人里を出れば生き残れる確率はかなり低くなるが、腕や舌を失くして布教できなくなるよりは、遥かにましだ。
できるだろうか、演技。
この私に。
キャタリーは逡巡する。
およそ芸事とは縁のない人生だ。
「清楚で奥ゆかしい宿屋のキャタリー」以外になりきるなんて、想像もつかなかった。
でも、やるしかない。生き残って、健康でハッピーな人生を掴み取るために。
数日後、グラナフとマリアが面会に訪れた。
裁判の日取りは二週間後。予想通り、司教区から司祭が派遣されるそうだ。裁判前に村民全員が聴取を受けることになるらしい。
結果がどうあっても、村での生活が厳しくなることは覚悟するように、と司祭から話があったと伝えられた。
マリアは終始泣いていて、グラナフはハインツに対しても娘に対しても怒っていた。
もっと色々と順番を考えるべきだったなとキャタリーは悲しく思うが、今さら言っても仕方がない。
◆
裁判当日。
法廷は北にある集会所が使われた。
縄をかけられたキャタリーが中に入ると、すでに全員がそろっている。
祭服を身にまとった神経質そうな若い男が、奥の一段上に座っている。彼が裁判官をつとめる司祭だろう。

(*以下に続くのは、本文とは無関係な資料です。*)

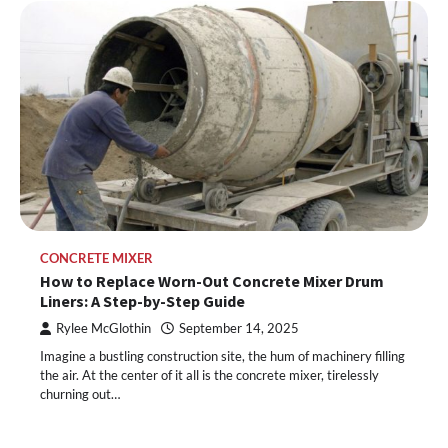
CONCRETE MIXER
How to Replace Worn-Out Concrete Mixer Drum
Liners: A Step-by-Step Guide
Rylee McGlothin
September 14, 2025
Imagine a bustling construction site, the hum of machinery filling
the air. At the center of it all is the concrete mixer, tirelessly
churning out…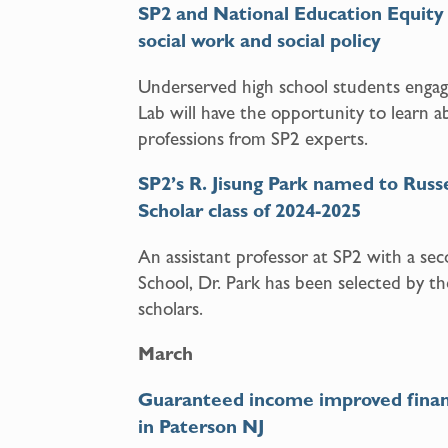
SP2 and National Education Equity 
social work and social policy
Underserved high school students engag
Lab will have the opportunity to learn a
professions from SP2 experts.
SP2’s R. Jisung Park named to Russe
Scholar class of 2024-2025
An assistant professor at SP2 with a s
School, Dr. Park has been selected by th
scholars.
March
Guaranteed income improved financia
in Paterson NJ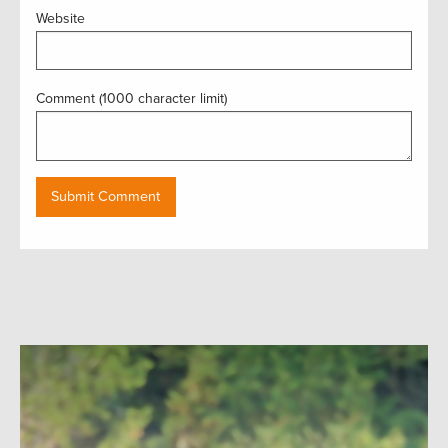
Website
Comment (1000 character limit)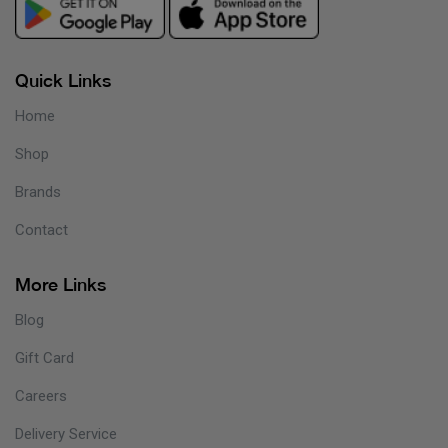
Quick Links
Home
Shop
Brands
Contact
More Links
Blog
Gift Card
Careers
Delivery Service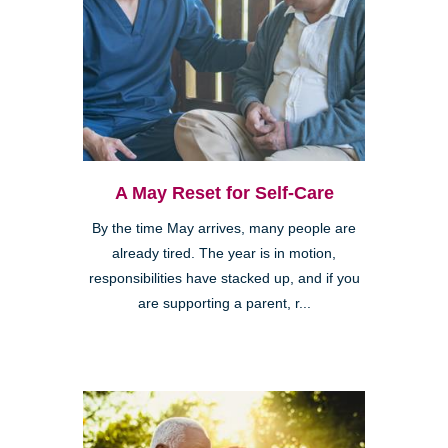
A May Reset for Self-Care
By the time May arrives, many people are
already tired. The year is in motion,
responsibilities have stacked up, and if you
are supporting a parent, r...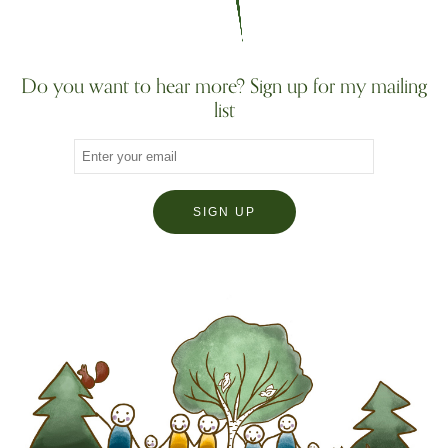
Do you want to hear more? Sign up for my mailing
list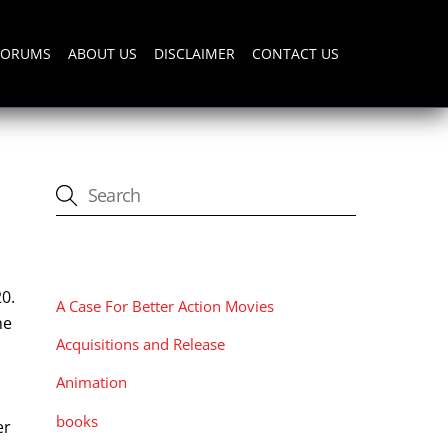
FORUMS
ABOUT US
DISCLAIMER
CONTACT US
CATEGORIES
0.
A Case For Better Action Movies
he
Acquisitions and Release
Animation
books
er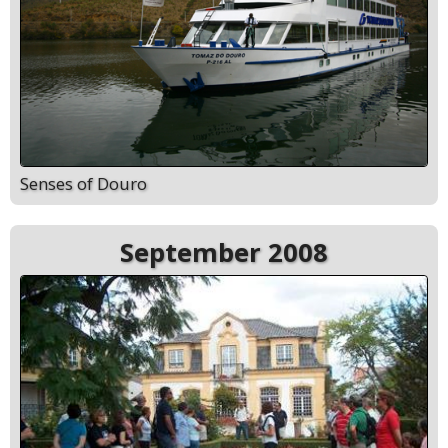
Senses of Douro
September 2008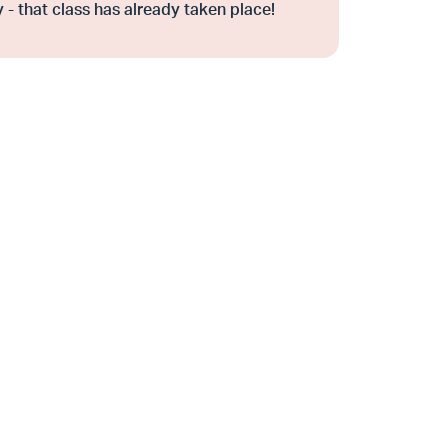
 - that class has already taken place!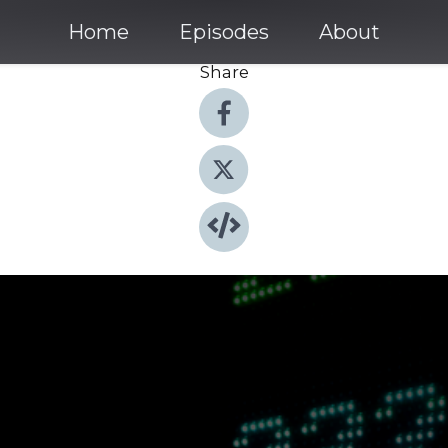
Home
Episodes
About
Share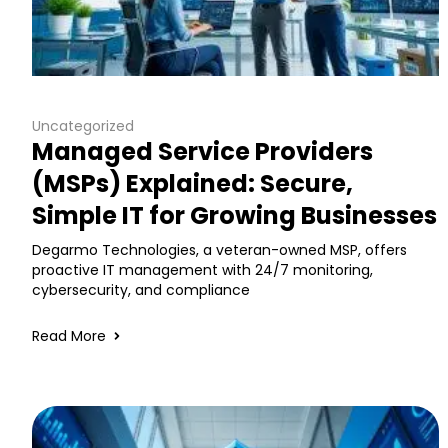
Uncategorized
Managed Service Providers
(MSPs) Explained: Secure,
Simple IT for Growing Businesses
Degarmo Technologies, a veteran-owned MSP, offers
proactive IT management with 24/7 monitoring,
cybersecurity, and compliance
Read More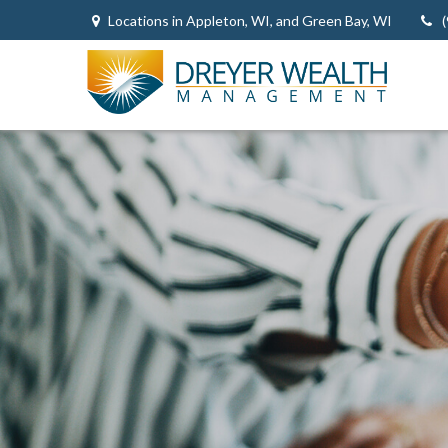
Locations in Appleton, WI, and Green Bay, WI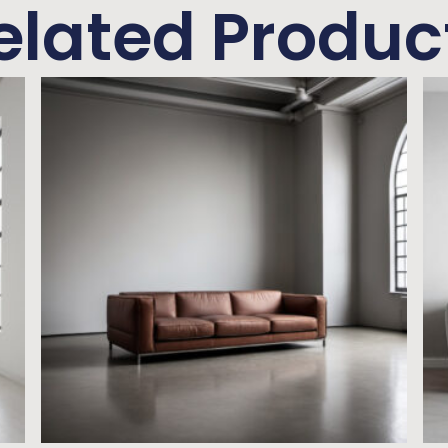
elated Produc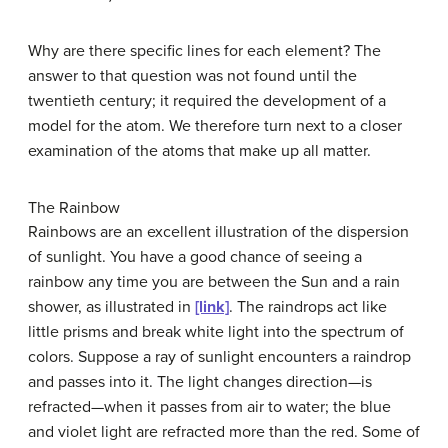
Why are there specific lines for each element? The
answer to that question was not found until the
twentieth century; it required the development of a
model for the atom. We therefore turn next to a closer
examination of the atoms that make up all matter.
The Rainbow
Rainbows are an excellent illustration of the dispersion
of sunlight. You have a good chance of seeing a
rainbow any time you are between the Sun and a rain
shower, as illustrated in
[link]
. The raindrops act like
little prisms and break white light into the spectrum of
colors. Suppose a ray of sunlight encounters a raindrop
and passes into it. The light changes direction—is
refracted—when it passes from air to water; the blue
and violet light are refracted more than the red. Some of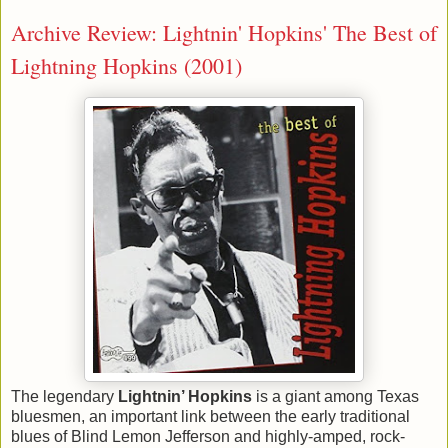
Archive Review: Lightnin' Hopkins' The Best of
Lightning Hopkins (2001)
The legendary
Lightnin
’ Hopkins
is a giant among Texas
bluesmen, an important link between the early traditional
blues of Blind Lemon Jefferson and highly-amped, rock-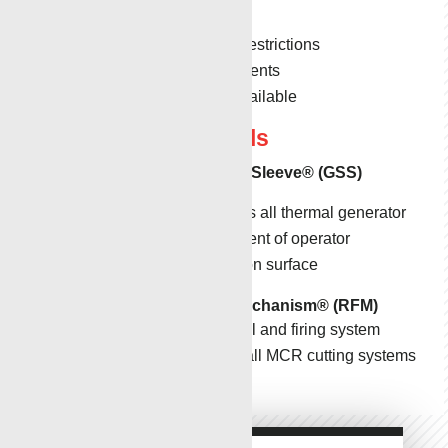
pipe situations.
Undersized for restrictions
HPHT environments
Custom tools available
Support Tools
Generator Safety Sleeve
®
(GSS)
Safely dissipates all thermal generator
energy in the event of operator
activation error on surface
Remote Firing Mechanism
®
(RFM)
Data logging tool and firing system
Safely enables all MCR cutting systems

その手前には四人の陪審員が並んでいて、それぞれの身なりから、裁判区内の富農や名士あたりだろうと見当をつける。
その中に見知った顔を見つけて、キャタリーは飛び上がるほど驚いた。
ライへ卿だ。
彼はキャタリーを見て軽く頷くと、そしらぬ顔をして正面を見据えている。
キャタリーは縄を持つ男たちに引かれて、左側の被告人席に腰をおろす。
正面には、ヴィリガス司祭とハインツがいた。
キャタリーが着席したのを確認すると、裁判官はおもむろに口をひらいた。
「では開廷に先立ち、双方、宣誓を」
その言葉を聞いて、司祭は立ち上がって半歩前に出る。
「原告ハイドリヒ・アイゼンミット、ならびに私、ヴィリガス・キンドは、神にかけて真実を語ることを誓います」
キャタリーも立ち上がって、見よう見まねで宣誓する。
「私、カタリシェン・クレッチマーは、神にかけて真実を語ることを誓います」
裁判官は冷たい目で一同を見まわすと、声高に宣言した。
「これより開廷する」
キャタリーの長い一日が始まる。